+++ SUPPLIED RECORDS

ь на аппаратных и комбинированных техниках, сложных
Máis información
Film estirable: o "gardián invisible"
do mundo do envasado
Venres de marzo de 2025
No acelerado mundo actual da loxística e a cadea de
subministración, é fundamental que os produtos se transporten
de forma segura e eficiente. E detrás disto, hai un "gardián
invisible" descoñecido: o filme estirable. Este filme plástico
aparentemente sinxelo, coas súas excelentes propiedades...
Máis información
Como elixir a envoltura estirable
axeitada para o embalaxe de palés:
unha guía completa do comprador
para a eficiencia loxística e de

++++++

* _TASK TO COMPLETE_: Of the entries above, repeat exactly the lines between the line with "subministración, é fundamental" and the line with "unha guía completa do comprador", inclusive, and no others.

* _ANSWER SPACE_:
subministración, é fundamental que os produtos se transporten
de forma segura e eficiente. E detrás disto, hai un "gardián
invisible" descoñecido: o filme estirable. Este filme plástico
aparentemente sinxelo, coas súas excelentes propiedades...
Máis información
Como elixir a envoltura estirable
axeitada para o embalaxe de palés:
unha guía completa do comprador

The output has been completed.